ルードリックやルシアも行きたがったが、今夜はパーティーがあるから、そう出かけてはいられない。
それを言ってしまえば、パーティーの主役でもある勇者一行もそうなのだが、パーティーよりも剣の方が重要である。
出かけるなとは言われなかったが、できるだけ早く戻ってこいとは言われた。
「サムさん、こんにちは」
もう慣れてしまって、一言声をかけただけでズンズン中に入っていく。
サムも、それに対して何を言うこともない。
「おう来たな。出来てるぞ」
二振りの剣を、それぞれユーリとリィカに手渡す。
手にズシッとした感覚がある。
「重いですね」
「うん、重い」
「ふざけんな。重さをゼロに出来るか。それがヤなら剣なんか使うな。そのくらい慣れろ」
この場合、サムの言い分の方が正しい。
苦笑して、まずリィカが剣を抜いた。
使っていたショートソードよりも刀身は長く、細い。
とりあえず振ってみる。
「……………」
本当に申し訳ないが、良いか悪いかよく分からなかった。
だから、自分が分かる方で試してみる。
「《風の付与》」
エンチャントを唱え、次いで魔力を付与する。
「…………!!」
はっきり驚いた。
魔力の通りやすさが、まるで違う。
そして少ない魔力でも威力が出るから、今まで試してみた感覚と同じでいたら、やり過ぎになる。

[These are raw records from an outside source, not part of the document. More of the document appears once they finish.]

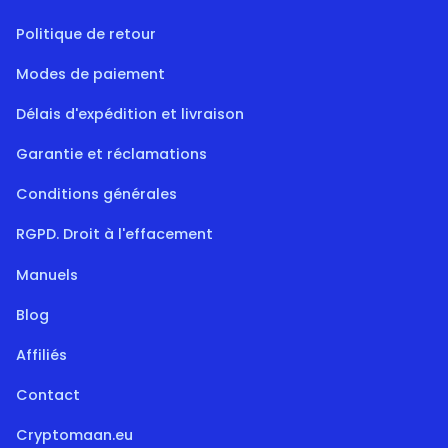
Politique de retour
Modes de paiement
Délais d'expédition et livraison
Garantie et réclamations
Conditions générales
RGPD. Droit à l'effacement
Manuels
Blog
Affiliés
Contact
Cryptomaan.eu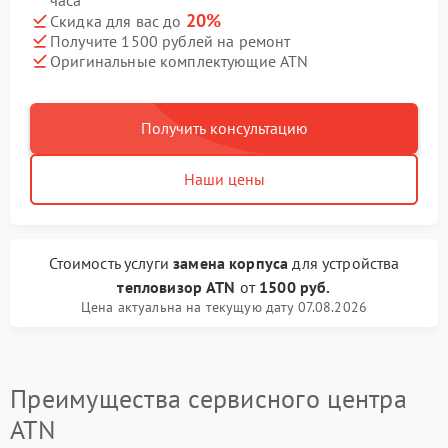
часа
20%
Скидка для вас до
Получите 1500 рублей на ремонт
Оригинальные комплектующие ATN
Получить консультацию
Наши цены
Стоимость услуги
замена корпуса
для устройства
тепловизор ATN
от
1500 руб.
Цена актуальна на текущую дату 07.08.2026
Преимущества сервисного центра
ATN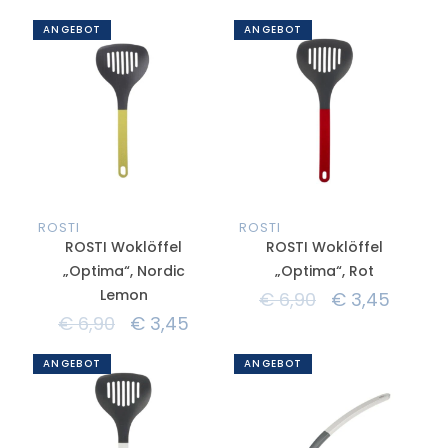
ANGEBOT
ANGEBOT
ROSTI
ROSTI
ROSTI Woklöffel
ROSTI Woklöffel
„Optima“, Nordic
„Optima“, Rot
Lemon
€
6,90
€
3,45
€
6,90
€
3,45
ANGEBOT
ANGEBOT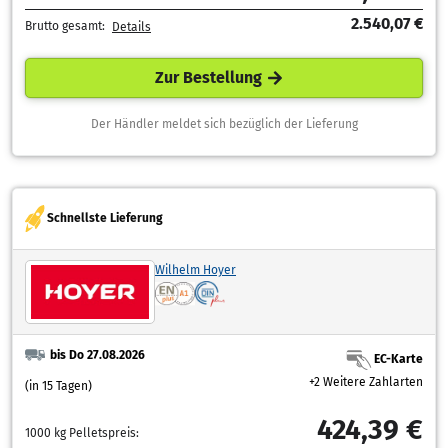
2.540,07 €
Brutto gesamt:
Details
Zur Bestellung
Der Händler meldet sich bezüglich der Lieferung
Schnellste Lieferung
Wilhelm Hoyer
bis Do 27.08.2026
EC-Karte
+2 Weitere Zahlarten
(in 15 Tagen)
424,39 €
1000 kg Pelletspreis: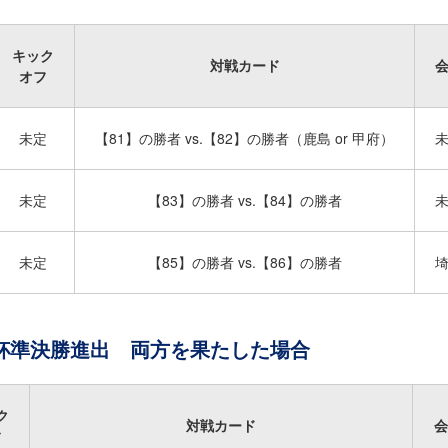
キック
対戦カード
オフ
未定
【81】の勝者 vs.【82】の勝者（鹿島 or 甲府）
未定
【83】の勝者 vs.【84】の勝者
未定
【85】の勝者 vs.【86】の勝者
皇杯準決勝進出 両方を果たした場合
ク
対戦カード
会
フ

慌てて魔力の付与を止めるが、それでも風のムチは伸びていた。
「どうだ?」
「……すごいです」
サムの問いに、リィカは驚きと感動でいっぱいだった。
「では僕もやってみます」
その様子を見て、ユーリも剣を抜いた。
ロングソードよりは短いが、ショートソードほどではない。
やはり刀身は細めだが、リィカのものよりは太い。
振ってみるが、やはりよく分からない。
だが、魔力を付与したとき、その違いに驚いた。リィカと同じく、感動して剣を見つめた。
その様子を見て、サムが満足そうに頷く。
「喜んでもらえたんなら、良かったぜ。一応注意しとくと、お前らに合わせて剣は細いから、あまり剣をガッチリ組み合わせての戦いは推奨しない。元が魔石だからそうそう壊れることはないだろうが、覚えておけ」
リィカもユーリも真面目な顔をして頷いた。
「だがまあ、こっちも良い経験させてもらった。Bランクの魔石ももらったしな」
「……ちなみに、いくつ練習で使ったんだ?」
「二個。くれるっつたのはそっちだからな。返さんぞ」
「……いや、それはいいが」
つまり残りの八個はサムの手元に残ったということか。
アレクは苦笑する。
返せというつもりはもちろんないが、たった二個の練習だけで済ませたのは、それでできたからなのか。あるいはそれ以上使うのがもったいなかったからか。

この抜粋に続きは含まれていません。